**ABOUT THIS TASK:** Go line by line through the entries and show those that hold the string "panel".

================================

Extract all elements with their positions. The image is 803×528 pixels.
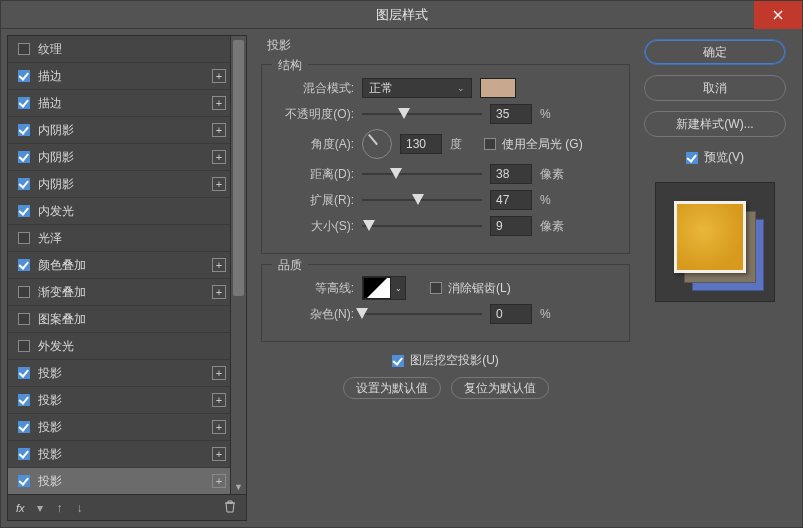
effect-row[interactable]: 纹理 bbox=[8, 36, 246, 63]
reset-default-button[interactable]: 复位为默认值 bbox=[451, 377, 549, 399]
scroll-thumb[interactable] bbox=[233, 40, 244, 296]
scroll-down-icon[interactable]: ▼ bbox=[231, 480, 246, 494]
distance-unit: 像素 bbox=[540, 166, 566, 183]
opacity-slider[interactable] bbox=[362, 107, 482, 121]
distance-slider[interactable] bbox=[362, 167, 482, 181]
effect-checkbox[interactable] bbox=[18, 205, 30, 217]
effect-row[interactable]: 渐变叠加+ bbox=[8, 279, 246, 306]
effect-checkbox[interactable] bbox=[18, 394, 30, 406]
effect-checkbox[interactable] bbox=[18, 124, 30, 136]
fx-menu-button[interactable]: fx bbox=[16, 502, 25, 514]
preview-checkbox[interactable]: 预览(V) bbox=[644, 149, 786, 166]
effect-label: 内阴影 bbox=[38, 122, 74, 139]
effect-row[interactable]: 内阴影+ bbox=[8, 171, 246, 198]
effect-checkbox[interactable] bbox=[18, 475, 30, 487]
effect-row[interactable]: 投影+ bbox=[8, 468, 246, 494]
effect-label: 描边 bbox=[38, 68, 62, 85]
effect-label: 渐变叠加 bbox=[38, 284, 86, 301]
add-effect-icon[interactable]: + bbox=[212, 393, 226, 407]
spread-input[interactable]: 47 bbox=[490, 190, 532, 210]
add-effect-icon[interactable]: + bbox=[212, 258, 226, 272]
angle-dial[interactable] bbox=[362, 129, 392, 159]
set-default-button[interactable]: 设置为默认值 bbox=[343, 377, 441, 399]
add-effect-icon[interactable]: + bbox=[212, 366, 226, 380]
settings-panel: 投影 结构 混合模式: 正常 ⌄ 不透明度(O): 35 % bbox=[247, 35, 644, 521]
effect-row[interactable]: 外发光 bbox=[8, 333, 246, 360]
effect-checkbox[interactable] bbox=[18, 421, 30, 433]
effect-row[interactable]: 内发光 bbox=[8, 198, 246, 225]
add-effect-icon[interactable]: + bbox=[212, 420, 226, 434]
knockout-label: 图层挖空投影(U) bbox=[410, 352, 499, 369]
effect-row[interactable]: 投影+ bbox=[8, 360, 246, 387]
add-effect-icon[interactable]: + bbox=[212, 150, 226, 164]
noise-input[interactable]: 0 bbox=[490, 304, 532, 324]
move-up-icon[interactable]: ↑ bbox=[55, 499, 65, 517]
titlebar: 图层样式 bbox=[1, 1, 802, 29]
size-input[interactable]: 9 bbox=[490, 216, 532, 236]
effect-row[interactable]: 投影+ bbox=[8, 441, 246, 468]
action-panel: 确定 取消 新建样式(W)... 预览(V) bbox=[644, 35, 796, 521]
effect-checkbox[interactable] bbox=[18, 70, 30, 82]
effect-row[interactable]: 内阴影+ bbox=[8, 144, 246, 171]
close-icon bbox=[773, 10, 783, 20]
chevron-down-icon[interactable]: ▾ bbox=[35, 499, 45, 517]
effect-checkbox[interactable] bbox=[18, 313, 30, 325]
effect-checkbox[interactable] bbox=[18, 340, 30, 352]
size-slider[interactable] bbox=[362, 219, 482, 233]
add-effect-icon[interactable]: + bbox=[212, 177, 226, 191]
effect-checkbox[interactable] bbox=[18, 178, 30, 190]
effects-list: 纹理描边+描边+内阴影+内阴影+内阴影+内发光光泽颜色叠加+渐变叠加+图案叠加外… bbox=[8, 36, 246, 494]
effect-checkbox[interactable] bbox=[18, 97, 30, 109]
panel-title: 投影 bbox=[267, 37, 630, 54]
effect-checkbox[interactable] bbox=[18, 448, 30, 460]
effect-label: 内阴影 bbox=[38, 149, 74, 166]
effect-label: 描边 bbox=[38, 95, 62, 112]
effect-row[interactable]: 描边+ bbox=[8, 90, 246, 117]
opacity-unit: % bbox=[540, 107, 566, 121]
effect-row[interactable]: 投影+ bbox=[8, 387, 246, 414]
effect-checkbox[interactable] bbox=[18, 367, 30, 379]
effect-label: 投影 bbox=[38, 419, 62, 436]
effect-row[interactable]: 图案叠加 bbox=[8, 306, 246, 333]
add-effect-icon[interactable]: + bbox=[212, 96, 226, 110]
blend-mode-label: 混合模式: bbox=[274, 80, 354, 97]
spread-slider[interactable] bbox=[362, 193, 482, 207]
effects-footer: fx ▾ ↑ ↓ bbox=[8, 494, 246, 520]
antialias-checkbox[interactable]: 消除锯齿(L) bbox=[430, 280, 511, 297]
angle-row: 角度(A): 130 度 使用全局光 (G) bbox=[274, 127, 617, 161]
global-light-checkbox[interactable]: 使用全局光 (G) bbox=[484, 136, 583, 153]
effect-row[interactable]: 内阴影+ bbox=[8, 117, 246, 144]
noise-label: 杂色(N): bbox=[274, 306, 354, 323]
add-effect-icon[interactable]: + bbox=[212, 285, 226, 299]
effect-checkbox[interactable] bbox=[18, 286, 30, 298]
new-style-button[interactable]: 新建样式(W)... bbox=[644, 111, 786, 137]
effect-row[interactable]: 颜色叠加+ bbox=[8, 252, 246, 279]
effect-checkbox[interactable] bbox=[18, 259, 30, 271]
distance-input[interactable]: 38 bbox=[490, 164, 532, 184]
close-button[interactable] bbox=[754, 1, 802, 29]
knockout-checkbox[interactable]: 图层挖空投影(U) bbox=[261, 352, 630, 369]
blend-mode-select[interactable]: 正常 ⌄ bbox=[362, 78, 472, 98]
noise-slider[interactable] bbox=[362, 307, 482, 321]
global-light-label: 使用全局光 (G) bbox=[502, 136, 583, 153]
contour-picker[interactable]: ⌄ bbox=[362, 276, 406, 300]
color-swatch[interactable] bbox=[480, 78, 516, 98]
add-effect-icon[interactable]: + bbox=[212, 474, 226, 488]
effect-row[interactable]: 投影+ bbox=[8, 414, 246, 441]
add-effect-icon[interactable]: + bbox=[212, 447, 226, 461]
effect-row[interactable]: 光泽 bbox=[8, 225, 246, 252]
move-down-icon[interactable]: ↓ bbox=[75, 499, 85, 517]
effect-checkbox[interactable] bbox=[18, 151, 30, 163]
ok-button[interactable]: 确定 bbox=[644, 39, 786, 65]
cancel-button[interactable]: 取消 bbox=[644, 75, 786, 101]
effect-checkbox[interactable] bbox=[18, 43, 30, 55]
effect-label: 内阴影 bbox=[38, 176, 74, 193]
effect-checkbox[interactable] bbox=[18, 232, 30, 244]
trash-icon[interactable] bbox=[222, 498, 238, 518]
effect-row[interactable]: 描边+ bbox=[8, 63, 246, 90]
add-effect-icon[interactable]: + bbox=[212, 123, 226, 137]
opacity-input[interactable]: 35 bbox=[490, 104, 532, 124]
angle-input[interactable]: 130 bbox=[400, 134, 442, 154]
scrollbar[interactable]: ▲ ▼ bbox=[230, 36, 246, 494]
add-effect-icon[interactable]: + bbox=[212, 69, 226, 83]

================================

**RESULT BELOW:**
settings-panel: 投影 结构 混合模式: 正常 ⌄ 不透明度(O): 35 % bbox=[247, 35, 644, 521]
action-panel: 确定 取消 新建样式(W)... 预览(V) bbox=[644, 35, 796, 521]
panel-title: 投影 bbox=[267, 37, 630, 54]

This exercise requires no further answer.